Computational Intelligence in Image Processing by Amitava Chatterjee, Patrick Siarry

By Amitava Chatterjee, Patrick Siarry

Computational intelligence established innovations have firmly proven themselves as possible, trade, mathematical instruments for greater than a decade. they've been greatly hired in lots of structures and alertness domain names, between those sign processing, computerized regulate, commercial and shopper electronics, robotics, finance, production structures, electrical energy platforms, and tool electronics. photo processing is additionally a very powerful zone which has attracted the atten­tion of many researchers who're attracted to the advance of latest computational intelligence-based innovations and their appropriate functions, in either learn prob­lems and in real-world difficulties.

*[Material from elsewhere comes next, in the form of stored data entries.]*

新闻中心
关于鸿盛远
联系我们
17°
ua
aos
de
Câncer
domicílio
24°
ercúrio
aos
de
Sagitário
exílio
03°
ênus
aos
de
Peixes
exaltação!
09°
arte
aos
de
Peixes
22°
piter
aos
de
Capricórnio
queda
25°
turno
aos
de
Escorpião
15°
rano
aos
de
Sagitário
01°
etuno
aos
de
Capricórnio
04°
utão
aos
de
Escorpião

Part I of the publication discusses a number of photograph preprocessing algorithms; half II greatly covers photograph compression algorithms; half III demonstrates how computational intelligence-based ideas will be successfully applied for photograph research reasons; and half IV indicates how development reputation, type and clustering-based innovations will be built for the aim of photograph inferencing. The ebook bargains a unified view of the fashionable computational intelligence tech­niques required to resolve real-world difficulties and it truly is compatible as a reference for engineers, researchers and graduate students.

Show description

Read Online or Download Computational Intelligence in Image Processing PDF

Best artificial intelligence books

Predicting Structured Data (Neural Information Processing)

Desktop studying develops clever computers which are capable of generalize from formerly obvious examples. a brand new area of computer studying, during which the prediction needs to fulfill the extra constraints present in dependent information, poses one among desktop learning’s maximum demanding situations: studying useful dependencies among arbitrary enter and output domain names.

Machine Learning for Multimedia Content Analysis (Multimedia Systems and Applications)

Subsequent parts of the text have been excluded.